» **Aim of the exercise**: Please repeat the entries word for word and keep the images out.

Stored items
___

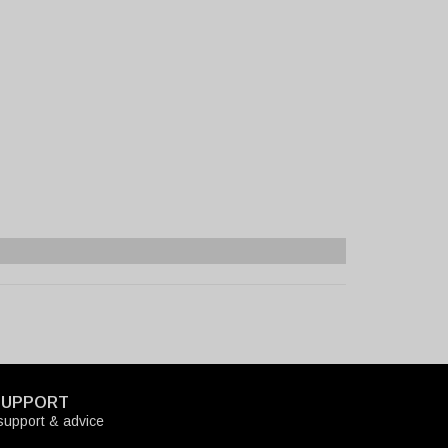
SUPPORT
upport & advice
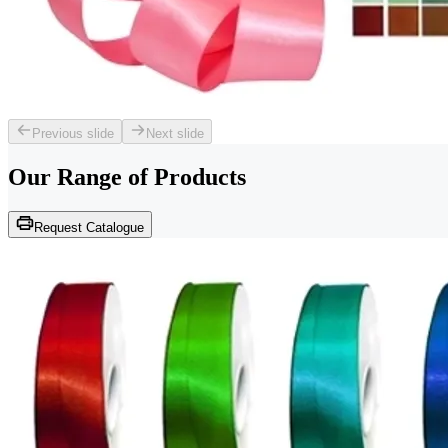
Previous slide
Next slide
Our Range of
Products
Request Catalogue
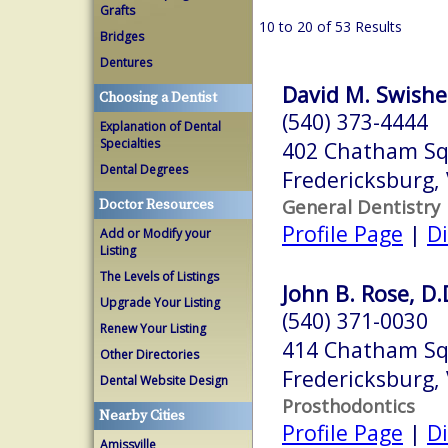
Grafts
10 to 20 of 53 Results
Bridges
Dentures
David M. Swisher
Choosing a Dentist
(540) 373-4444
Explanation of Dental
Specialties
402 Chatham Squ
Dental Degrees
Fredericksburg,
General Dentistry
Doctor Resources
Profile Page
|
Di
Add or Modify your
Listing
The Levels of Listings
John B. Rose, D.
Upgrade Your Listing
(540) 371-0030
Renew Your Listing
414 Chatham S
Other Directories
Fredericksburg,
Dental Website Design
Prosthodontics
Nearby Cities
Profile Page
|
Di
Amissville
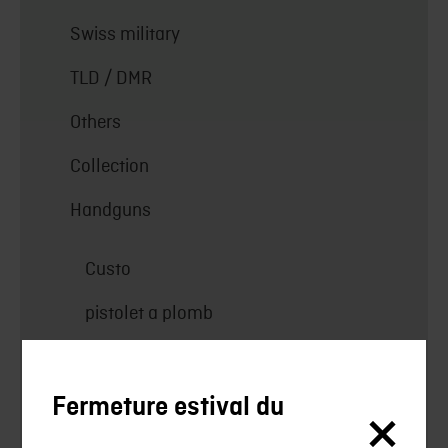
Swiss military
TLD / DMR
Others
Collection
Handguns
Custo
pistolet a plomb
Pistols
Revolver
Fermeture estival du
Collection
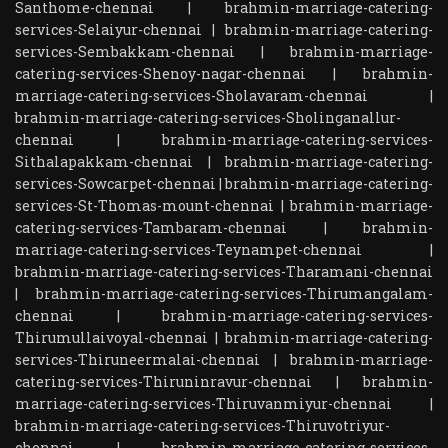
Santhome-chennai
|
brahmin-marriage-catering-
services-Selaiyur-chennai
|
brahmin-marriage-catering-
services-Sembakkam-chennai
|
brahmin-marriage-
catering-services-Shenoy-nagar-chennai
|
brahmin-
marriage-catering-services-Sholavaram-chennai
|
brahmin-marriage-catering-services-Sholinganallur-
chennai
|
brahmin-marriage-catering-services-
Sithalapakkam-chennai
|
brahmin-marriage-catering-
services-Sowcarpet-chennai
|
brahmin-marriage-catering-
services-St-Thomas-mount-chennai
|
brahmin-marriage-
catering-services-Tambaram-chennai
|
brahmin-
marriage-catering-services-Teynampet-chennai
|
brahmin-marriage-catering-services-Tharamani-chennai
|
brahmin-marriage-catering-services-Thirumangalam-
chennai
|
brahmin-marriage-catering-services-
Thirumullaivoyal-chennai
|
brahmin-marriage-catering-
services-Thiruneermalai-chennai
|
brahmin-marriage-
catering-services-Thiruninravur-chennai
|
brahmin-
marriage-catering-services-Thiruvanmiyur-chennai
|
brahmin-marriage-catering-services-Thiruvotriyur-
chennai
|
brahmin-marriage-catering-services-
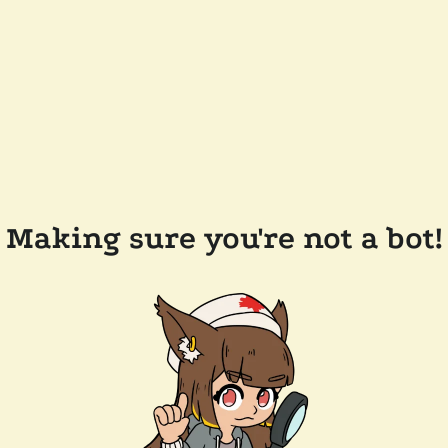
Making sure you're not a bot!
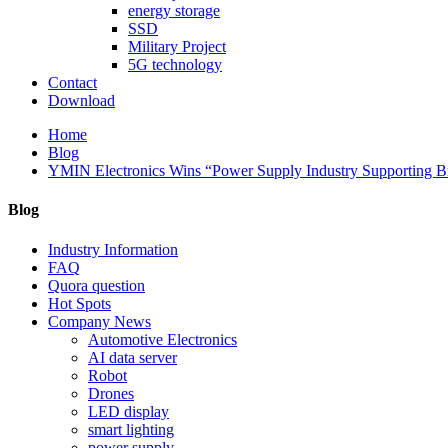
energy storage
SSD
Military Project
5G technology
Contact
Download
Home
Blog
YMIN Electronics Wins “Power Supply Industry Supporting Br
Blog
Industry Information
FAQ
Quora question
Hot Spots
Company News
Automotive Electronics
AI data server
Robot
Drones
LED display
smart lighting
power supply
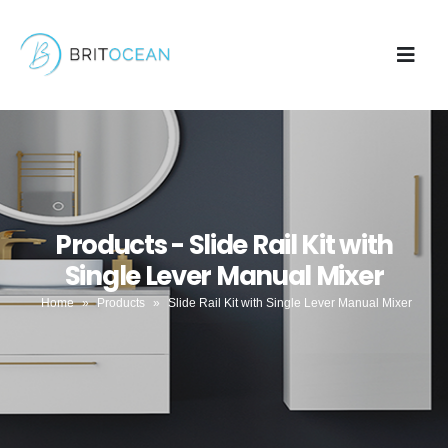
Products - Slide Rail Kit with
Single Lever Manual Mixer
Home
»
Products
»
Slide Rail Kit with Single Lever Manual Mixer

___

» **Exercise output**:
SUPPORT
upport & advice
Previous slide
Next slide
Our Range of
Products
Request Catalogue
Grafts
10 to 20 of 53 Results
Bridges
Dentures
David M. Swisher
Choosing a Dentist
(540) 373-4444
Explanation of Dental
Specialties
402 Chatham Squ
Dental Degrees
Fredericksburg,
General Dentistry
Doctor Resources
Profile Page
|
Di
Add or Modify your
Listing
The Levels of Listings
John B. Rose, D.
Upgrade Your Listing
(540) 371-0030
Renew Your Listing
414 Chatham S
Other Directories
Fredericksburg,
Dental Website Design
Prosthodontics
Nearby Cities
Profile Page
|
Di
Amissville
Swiss military
TLD / DMR
Others
Collection
Handguns
Custo
pistolet a plomb
Pistols
Revolver
Fermeture estival du
Collection
Santhome-chennai
|
brahmin-marriage-catering-
services-Selaiyur-chennai
|
brahmin-marriage-catering-
services-Sembakkam-chennai
|
brahmin-marriage-
catering-services-Shenoy-nagar-chennai
|
brahmin-
marriage-catering-services-Sholavaram-chennai
|
brahmin-marriage-catering-services-Sholinganallur-
chennai
|
brahmin-marriage-catering-services-
Sithalapakkam-chennai
|
brahmin-marriage-catering-
services-Sowcarpet-chennai
|
brahmin-marriage-catering-
services-St-Thomas-mount-chennai
|
brahmin-marriage-
catering-services-Tambaram-chennai
|
brahmin-
marriage-catering-services-Teynampet-chennai
|
brahmin-marriage-catering-services-Tharamani-chennai
|
brahmin-marriage-catering-services-Thirumangalam-
chennai
|
brahmin-marriage-catering-services-
Thirumullaivoyal-chennai
|
brahmin-marriage-catering-
services-Thiruneermalai-chennai
|
brahmin-marriage-
catering-services-Thiruninravur-chennai
|
brahmin-
marriage-catering-services-Thiruvanmiyur-chennai
|
brahmin-marriage-catering-services-Thiruvotriyur-
chennai
|
brahmin-marriage-catering-services-
Making sure you're not a bot!
energy storage
SSD
Military Project
5G technology
Contact
Download
Home
Blog
YMIN Electronics Wins “Power Supply Industry Supporting Br
Blog
Industry Information
FAQ
Quora question
Hot Spots
Company News
Automotive Electronics
AI data server
Robot
Drones
LED display
smart lighting
power supply
Products - Slide Rail Kit with
Single Lever Manual Mixer
Home
»
Products
»
Slide Rail Kit with Single Lever Manual Mixer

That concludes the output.